╭─ Given records
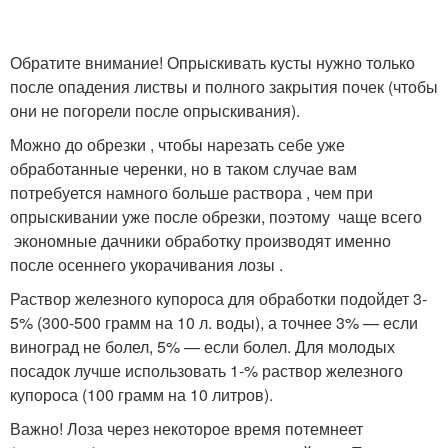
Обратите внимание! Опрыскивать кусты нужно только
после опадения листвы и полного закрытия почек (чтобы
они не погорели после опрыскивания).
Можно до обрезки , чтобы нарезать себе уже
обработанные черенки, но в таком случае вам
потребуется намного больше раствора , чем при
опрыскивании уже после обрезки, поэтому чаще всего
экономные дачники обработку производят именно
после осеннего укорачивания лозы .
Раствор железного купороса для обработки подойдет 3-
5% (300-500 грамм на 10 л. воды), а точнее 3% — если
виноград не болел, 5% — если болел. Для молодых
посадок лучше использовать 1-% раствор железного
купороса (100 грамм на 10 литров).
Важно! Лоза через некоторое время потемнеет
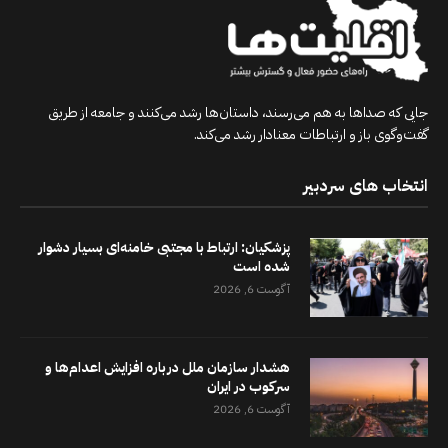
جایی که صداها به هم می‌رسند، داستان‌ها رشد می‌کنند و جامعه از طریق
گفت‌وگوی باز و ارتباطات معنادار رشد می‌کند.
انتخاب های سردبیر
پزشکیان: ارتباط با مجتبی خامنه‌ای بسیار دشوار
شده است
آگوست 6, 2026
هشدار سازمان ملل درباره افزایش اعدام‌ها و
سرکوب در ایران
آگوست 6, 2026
╰─
From the records above, pick out and copy each line holding the word "грамм".

5% (300-500 грамм на 10 л. воды), а точнее 3% — если
купороса (100 грамм на 10 литров).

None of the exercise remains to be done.